RAC - GRD

The RAC environment includes many resources such as multiple versions of data block buffers in buffer caches in different modes, Oracle uses locking and queuing mechanisms to coordinate lock resources, data and interinstance data requests. Resources such as data blocks and locks must be synchronized between nodes as nodes within a cluster acquire and release ownership of them. The synchronization provided by the Global Resource Directory (GRD) maintains a cluster wide concurrency of the resources and in turn ensures the integrity of the shared data. Synchronization is also required for buffer cache management as it is divided into multiple caches, and each instance is responsible for managing its own local version of the buffer cache. Copies of data are exchanged between nodes, this sometimes is referred to as the global cache but in reality each nodes buffer cache is separate and copies of blocks are exchanged through traditional distributed locking mechanism.

Global Cache Services (GCS) maintain the cache coherency across buffer cache resources and Global Enqueue Services (GES) controls the resource management across the clusters non-buffer cache resources.

Cache Coherency

Cache coherency identifies the most up-to-date copy of a resource, also called the master copy, it uses a mechanism by which multiple copies of an object are keep consistent between Oracle instances. Parallel Cache Management (PCM) ensures that the master copy of a data block is stored in one buffer cache and consistent copies of the data block are stored in other buffer caches, the process LCKx is responsible for this task.

The lock and resource structures for instance locks reside in the GRD (also called the DLM), its a dedicated area within the shared pool. Details about the data blocks resources and cached versions are maintained by GCS. Additional details such as the location of the most current version, state of the buffer, role of the data block (local or global) and ownership are maintained by GES. Global cache together with GES form the GRD. Each instance maintains a part of the GRD in its SGA. The GCS and GES nominate one instance, this will become the resource master, to manage all information about a particular resource. Each instance knows which instance master is with which resource.

Resources and Enqueues

A resource is an identifiable entity, it has a name or reference. The referenced entity is usually a memory region, a disk file, a data block or an abstract entity. A resource can be owned or locked in various states (exclusive or shared), all resources are lockable. A global resource is visible throughout the cluster, thus a local resource can only be used by the instance at it is local too. Each resource can have a list of locks called the grant queue, that are currently granted to users. A convert queue is a queue of locks that are waiting to be converted to particular mode, this is the process of changing a lock from one mode to another, even a NULL is a lock. A resource has a lock value block (LVB). The Global Resource Manager (GRM) keeps the lock information valid and correct across the cluster.

Locks are placed on a resource grant or a convert queue, if the lock changes it moves between the queues.

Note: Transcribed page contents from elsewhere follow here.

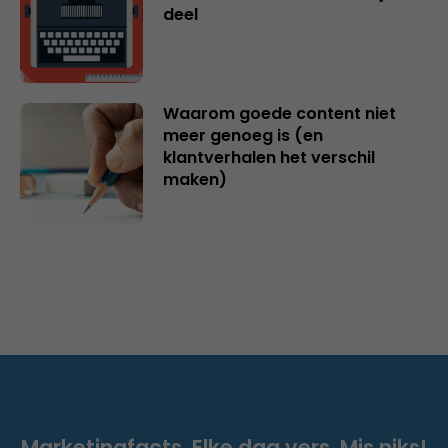
deel
Waarom goede content niet
meer genoeg is (en
klantverhalen het verschil
maken)
Marketingfacts. Elke dag vers. Mis niks!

A lock leaves the convert queue under the following conditions

The process requests the lock termination (it remove the lock)
The process cancels the conversion, the lock is moved back to the grant queue in the previous mode
The requested mode is compatible with the most restrictive lock in the grant queue and with all the previous modes of the convert queue, and the lock is at the head of the convert queue

Convert requests are processed on a FIFO basis, the grant queue and convert queue are associated with each and every resource that is managed by the GES.

Enqueues are basically locks that support queuing mechanisms and that can be acquired in different modes. An enqueue can be held in exclusive mode by one process and others can hold a non-exclusive mode depending on the type. Enqueues are the same in RAC as they are in a single instance.

Global Enqueue Services (GES)

GES coordinates the requests of all global enqueues, it also deals with deadlocks and timeouts. There are two types of local locks, latches and enqueues, latches do not affect the cluster only the local instance, enqueues can affect both the cluster and the instance.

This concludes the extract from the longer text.